MergeOutputGeneration

MergeOutputGeneration is an extension of the MergeIntoCommandBase abstraction for merge output generators with logic to transform the merge clauses into expressions that can be evaluated to obtain the (possibly optimized) output of the MERGE INTO command.

Implementations

Appending Precomputed Clause Conditions to Source DataFrame

generatePrecomputedConditionsAndDF(
  sourceDF: DataFrame,
  clauses: Seq[DeltaMergeIntoClause]): (DataFrame, Seq[DeltaMergeIntoClause])

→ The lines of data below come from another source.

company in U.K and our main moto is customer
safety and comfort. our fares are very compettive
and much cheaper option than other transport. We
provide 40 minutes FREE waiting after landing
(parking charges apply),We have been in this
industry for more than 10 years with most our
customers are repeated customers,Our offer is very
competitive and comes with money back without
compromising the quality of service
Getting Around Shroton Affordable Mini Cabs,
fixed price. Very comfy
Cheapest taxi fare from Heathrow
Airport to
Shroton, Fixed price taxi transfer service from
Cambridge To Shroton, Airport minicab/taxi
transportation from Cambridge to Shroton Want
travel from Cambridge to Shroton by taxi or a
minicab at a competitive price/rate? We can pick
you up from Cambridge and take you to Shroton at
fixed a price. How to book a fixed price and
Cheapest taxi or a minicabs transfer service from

generatePrecomputedConditionsAndDF rewrites conditional clauses of all the given DeltaMergeIntoClauses.

rewriteCondition

rewriteCondition populates an internal preComputedClauseConditions registry of pairs of a generated column name (e.g., _update_condition_0_) and a rewritten condition for every conditional clause (i.e., DeltaMergeIntoClauses with a condition).

generatePrecomputedConditionsAndDF adds the generated columns (of the conditional clauses) to the given sourceDF (to precompute clause conditions).

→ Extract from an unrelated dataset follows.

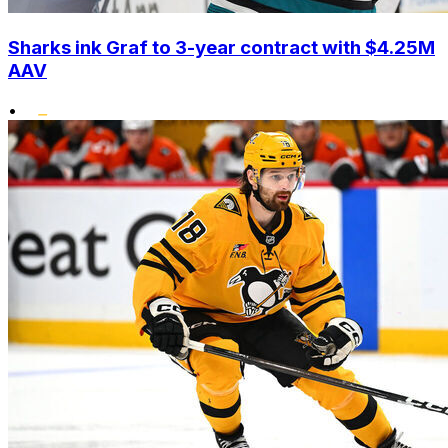
Sharks ink Graf to 3-year contract with $4.25M
AAV
•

In the end, generatePrecomputedConditionsAndDF returns a pair of the following:

  1. The given sourceDF with the generated columns
  2. The given clauses with rewritten conditions

generatePrecomputedConditionsAndDF is used when:

Rewriting Conditional Clause

rewriteCondition[T <: DeltaMergeIntoClause](
  clause: T): T

rewriteCondition rewrites the condition of the given DeltaMergeIntoClause to use a column name of the following pattern (with the clauseType):

_[clauseType]_condition_[index]_

rewriteCondition adds a pair of the new name and the condition in a local preComputedClauseConditions registry (of the owning generatePrecomputedConditionsAndDF).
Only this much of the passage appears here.